The most revealing moment in any usability session is when a participant stares at a navigation menu for eight seconds and then clicks the wrong link. Not because the label is badly written, but because it means something different to them than it does to the person who wrote it. You cannot guess your way out of that problem. You have to watch it happen.
The second thing I have learned is that accessibility and usability are the same conversation. Business owners often treat WCAG compliance as a legal checkbox. In practice, every accessibility fix, whether it is a clearer focus indicator or a properly labelled form field, makes the site easier for everyone. Users with slow connections, older devices, or simply a bad day benefit from the same improvements as users with disabilities.
The third lesson is about pace.

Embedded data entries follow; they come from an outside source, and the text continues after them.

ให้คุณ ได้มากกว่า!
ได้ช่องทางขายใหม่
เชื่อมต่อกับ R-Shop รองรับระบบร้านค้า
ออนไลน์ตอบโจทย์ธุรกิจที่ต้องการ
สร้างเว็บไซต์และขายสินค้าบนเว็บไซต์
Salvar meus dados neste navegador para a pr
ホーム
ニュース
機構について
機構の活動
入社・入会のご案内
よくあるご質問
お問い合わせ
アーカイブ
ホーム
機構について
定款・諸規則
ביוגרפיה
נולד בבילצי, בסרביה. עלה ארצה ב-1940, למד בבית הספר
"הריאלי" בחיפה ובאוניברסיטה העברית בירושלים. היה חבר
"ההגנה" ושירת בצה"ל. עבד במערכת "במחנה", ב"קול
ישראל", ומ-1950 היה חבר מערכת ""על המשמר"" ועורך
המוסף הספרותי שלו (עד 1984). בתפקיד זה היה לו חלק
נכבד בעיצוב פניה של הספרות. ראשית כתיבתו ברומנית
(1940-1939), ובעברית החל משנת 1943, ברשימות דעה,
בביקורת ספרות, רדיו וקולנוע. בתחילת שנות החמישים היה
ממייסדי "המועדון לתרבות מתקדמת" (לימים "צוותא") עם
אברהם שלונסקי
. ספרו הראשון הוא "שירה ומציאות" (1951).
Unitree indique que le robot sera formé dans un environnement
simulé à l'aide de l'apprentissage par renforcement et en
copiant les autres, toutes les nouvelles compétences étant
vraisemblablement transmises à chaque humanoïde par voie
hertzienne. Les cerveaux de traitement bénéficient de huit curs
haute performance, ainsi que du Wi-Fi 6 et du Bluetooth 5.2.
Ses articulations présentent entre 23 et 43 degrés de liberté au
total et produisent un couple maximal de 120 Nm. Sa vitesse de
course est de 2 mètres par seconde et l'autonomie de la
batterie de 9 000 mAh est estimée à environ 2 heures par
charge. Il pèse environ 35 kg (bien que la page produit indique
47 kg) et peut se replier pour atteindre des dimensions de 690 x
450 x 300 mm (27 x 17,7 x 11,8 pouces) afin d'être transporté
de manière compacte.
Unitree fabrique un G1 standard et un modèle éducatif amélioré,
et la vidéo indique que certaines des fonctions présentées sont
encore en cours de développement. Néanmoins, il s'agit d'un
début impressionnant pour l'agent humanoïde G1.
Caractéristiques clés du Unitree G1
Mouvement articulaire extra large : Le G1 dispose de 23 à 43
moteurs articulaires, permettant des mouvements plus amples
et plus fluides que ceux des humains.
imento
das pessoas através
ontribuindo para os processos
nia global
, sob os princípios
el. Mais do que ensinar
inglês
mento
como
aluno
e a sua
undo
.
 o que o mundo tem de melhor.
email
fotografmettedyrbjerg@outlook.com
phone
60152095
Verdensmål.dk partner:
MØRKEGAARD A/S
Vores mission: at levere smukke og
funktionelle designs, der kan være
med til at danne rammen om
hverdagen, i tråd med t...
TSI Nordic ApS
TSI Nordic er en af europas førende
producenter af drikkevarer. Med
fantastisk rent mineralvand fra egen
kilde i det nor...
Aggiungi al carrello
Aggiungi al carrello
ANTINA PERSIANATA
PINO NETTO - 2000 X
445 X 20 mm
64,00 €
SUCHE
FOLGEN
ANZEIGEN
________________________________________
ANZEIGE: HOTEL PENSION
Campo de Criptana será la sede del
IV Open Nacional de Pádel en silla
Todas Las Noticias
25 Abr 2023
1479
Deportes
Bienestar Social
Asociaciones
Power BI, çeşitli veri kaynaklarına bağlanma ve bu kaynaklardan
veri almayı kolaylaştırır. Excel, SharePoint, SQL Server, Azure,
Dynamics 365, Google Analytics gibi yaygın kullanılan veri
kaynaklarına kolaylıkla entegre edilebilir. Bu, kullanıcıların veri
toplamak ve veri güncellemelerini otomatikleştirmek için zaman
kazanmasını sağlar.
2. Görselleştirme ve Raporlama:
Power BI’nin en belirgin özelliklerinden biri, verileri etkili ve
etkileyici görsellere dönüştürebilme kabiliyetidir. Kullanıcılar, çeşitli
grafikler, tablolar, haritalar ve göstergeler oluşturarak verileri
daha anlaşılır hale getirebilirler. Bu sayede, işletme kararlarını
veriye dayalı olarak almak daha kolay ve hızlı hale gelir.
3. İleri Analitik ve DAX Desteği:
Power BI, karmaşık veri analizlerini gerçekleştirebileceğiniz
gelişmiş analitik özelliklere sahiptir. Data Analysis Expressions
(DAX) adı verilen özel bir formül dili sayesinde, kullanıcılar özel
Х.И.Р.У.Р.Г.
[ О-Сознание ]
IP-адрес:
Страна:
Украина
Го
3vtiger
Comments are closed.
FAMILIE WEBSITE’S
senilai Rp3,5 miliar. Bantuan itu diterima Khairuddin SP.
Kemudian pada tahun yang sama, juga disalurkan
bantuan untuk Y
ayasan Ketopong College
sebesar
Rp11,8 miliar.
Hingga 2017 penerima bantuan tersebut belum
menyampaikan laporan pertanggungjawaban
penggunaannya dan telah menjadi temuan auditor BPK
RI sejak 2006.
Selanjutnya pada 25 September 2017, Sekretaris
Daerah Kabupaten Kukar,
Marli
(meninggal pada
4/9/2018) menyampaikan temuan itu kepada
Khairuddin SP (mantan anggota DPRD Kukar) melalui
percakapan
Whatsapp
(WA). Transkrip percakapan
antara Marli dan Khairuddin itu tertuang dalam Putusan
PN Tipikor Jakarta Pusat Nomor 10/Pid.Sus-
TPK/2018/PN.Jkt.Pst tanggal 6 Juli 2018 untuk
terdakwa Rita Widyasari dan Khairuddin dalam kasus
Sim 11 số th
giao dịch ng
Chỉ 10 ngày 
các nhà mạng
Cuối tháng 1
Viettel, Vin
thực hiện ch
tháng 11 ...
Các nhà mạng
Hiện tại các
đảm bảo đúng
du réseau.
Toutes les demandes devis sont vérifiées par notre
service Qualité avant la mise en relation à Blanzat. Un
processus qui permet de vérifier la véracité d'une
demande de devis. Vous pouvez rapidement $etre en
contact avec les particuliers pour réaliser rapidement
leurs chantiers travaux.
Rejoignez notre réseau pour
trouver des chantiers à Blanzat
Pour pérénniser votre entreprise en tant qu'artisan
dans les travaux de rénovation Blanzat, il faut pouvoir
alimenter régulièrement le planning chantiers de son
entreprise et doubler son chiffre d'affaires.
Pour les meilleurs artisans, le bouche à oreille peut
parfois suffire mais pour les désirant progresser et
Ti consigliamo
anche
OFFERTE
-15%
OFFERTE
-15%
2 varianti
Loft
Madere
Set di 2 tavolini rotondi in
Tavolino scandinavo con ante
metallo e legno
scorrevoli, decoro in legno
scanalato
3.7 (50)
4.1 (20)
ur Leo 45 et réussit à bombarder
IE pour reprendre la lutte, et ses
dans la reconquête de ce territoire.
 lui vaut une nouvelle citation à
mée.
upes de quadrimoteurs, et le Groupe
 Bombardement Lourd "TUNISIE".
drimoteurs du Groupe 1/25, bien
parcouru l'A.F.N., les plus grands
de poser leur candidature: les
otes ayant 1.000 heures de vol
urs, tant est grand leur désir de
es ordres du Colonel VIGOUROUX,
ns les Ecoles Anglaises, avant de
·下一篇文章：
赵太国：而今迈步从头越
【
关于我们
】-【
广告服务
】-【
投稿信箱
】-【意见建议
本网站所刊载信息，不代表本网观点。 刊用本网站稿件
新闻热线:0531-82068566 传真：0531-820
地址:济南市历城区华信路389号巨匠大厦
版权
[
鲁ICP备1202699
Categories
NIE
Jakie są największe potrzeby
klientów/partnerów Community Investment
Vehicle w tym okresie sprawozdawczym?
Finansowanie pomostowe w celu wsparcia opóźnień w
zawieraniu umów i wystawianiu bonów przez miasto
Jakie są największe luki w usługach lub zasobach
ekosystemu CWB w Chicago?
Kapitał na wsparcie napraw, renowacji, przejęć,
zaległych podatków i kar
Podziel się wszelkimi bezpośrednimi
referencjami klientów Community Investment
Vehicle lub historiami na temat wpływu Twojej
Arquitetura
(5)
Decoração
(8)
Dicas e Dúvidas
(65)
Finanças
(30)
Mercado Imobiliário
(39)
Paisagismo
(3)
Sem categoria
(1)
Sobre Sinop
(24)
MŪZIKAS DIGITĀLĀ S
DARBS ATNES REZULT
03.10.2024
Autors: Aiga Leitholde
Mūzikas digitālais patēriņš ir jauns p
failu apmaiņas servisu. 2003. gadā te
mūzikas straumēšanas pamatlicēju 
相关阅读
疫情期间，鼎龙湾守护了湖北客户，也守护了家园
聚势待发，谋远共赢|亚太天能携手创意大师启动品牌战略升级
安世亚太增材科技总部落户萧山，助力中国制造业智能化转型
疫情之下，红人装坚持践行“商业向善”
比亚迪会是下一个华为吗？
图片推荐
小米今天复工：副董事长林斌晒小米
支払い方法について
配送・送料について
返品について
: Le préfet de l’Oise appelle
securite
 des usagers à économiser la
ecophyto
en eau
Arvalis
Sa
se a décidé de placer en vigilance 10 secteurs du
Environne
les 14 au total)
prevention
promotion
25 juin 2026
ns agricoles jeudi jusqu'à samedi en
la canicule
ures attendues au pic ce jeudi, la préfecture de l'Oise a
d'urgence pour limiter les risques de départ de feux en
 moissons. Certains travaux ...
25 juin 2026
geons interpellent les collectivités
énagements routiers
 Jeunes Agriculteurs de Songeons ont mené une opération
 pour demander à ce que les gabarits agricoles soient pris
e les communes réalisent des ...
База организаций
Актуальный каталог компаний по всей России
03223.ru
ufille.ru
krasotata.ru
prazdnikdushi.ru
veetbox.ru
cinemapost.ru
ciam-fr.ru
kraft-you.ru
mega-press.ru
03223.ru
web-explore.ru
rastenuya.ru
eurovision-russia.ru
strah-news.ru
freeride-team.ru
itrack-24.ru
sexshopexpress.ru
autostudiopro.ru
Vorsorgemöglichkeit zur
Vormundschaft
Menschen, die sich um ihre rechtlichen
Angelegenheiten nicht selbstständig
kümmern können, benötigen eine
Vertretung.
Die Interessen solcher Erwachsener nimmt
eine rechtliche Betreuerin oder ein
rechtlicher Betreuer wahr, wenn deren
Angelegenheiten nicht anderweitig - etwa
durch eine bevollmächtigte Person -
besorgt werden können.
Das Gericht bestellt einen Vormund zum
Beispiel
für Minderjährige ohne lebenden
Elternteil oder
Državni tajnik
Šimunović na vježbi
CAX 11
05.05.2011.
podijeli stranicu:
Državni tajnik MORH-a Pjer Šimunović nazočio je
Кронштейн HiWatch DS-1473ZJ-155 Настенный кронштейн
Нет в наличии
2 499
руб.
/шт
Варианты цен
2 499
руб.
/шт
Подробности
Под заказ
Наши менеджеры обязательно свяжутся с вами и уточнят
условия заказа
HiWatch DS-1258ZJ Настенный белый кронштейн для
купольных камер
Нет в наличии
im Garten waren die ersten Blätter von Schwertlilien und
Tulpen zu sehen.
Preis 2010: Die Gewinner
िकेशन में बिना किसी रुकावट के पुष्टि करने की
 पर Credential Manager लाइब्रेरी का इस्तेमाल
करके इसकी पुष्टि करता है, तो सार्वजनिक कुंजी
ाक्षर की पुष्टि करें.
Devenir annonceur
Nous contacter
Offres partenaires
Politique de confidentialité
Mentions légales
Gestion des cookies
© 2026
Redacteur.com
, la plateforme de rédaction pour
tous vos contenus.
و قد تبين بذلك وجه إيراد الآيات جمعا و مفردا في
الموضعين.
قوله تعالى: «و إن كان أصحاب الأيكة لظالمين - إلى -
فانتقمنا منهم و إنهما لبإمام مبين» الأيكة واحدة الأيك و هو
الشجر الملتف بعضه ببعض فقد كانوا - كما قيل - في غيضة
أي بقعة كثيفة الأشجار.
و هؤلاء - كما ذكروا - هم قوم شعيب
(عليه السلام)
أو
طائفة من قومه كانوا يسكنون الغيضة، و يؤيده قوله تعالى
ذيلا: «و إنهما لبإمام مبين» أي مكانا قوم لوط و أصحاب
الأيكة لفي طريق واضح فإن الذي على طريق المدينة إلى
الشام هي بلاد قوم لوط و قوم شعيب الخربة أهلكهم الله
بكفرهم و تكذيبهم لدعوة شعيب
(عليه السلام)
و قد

Small, focused rounds of testing feel less impressive than a big quarterly audit. But they produce better websites. You fix something, you test it, you confirm it works, and you move on. That rhythm builds confidence in your team and trust with your users.
If you are a business owner reading this and you have never watched a real person try to use your website, that is the single most useful thing you can do this week. Book five participants, write four tasks, and press record. What you see will change how you think about your site permanently.
— Kukoo
How Kukoocreative can help you build a more usable website
At Kukoocreative, we have spent over a decade helping business owners create websites that people actually want to use. We combine design expertise with a structured approach to usability, so every decision we make is grounded in how your users think and behave.

If you are ready to move beyond guesswork and build a site that genuinely works for your audience, our web design process for Leeds businesses walks you through exactly how we approach usability-focused design from the first brief to the final launch. Whether you need a full redesign or targeted improvements to an existing site, we would love to be part of your story. Get in touch and let us show you what a well-designed, user-tested website can do for your business.
FAQ
What is website usability and why does it matter?
Website usability is defined as how effectively and satisfyingly users can complete tasks on your site. Poor usability leads directly to higher bounce rates, fewer enquiries, and lost revenue.
How many participants do I need for usability testing?
Five participants per round is the recommended starting point. Three rounds of five users each identify roughly 85% of usability issues while keeping the process manageable and cost-effective.
Should accessibility testing be separate from usability testing?
Usability and accessibility should be tested together because users experience them as one interface. Combining both in the same session improves efficiency and captures a fuller picture of barriers to task completion.
What is the difference between moderated and unmoderated usability testing?
Moderated testing involves a facilitator observing and probing participants in real time, which is ideal for complex flows. Unmoderated testing uses platforms like Maze or UserTesting to collect independent participant behaviour at scale.
How often should I run usability tests on my website?
Run a short round of usability testing after every significant design change or content update. Small, iterative rounds validate fixes faster and more reliably than waiting for a large annual review.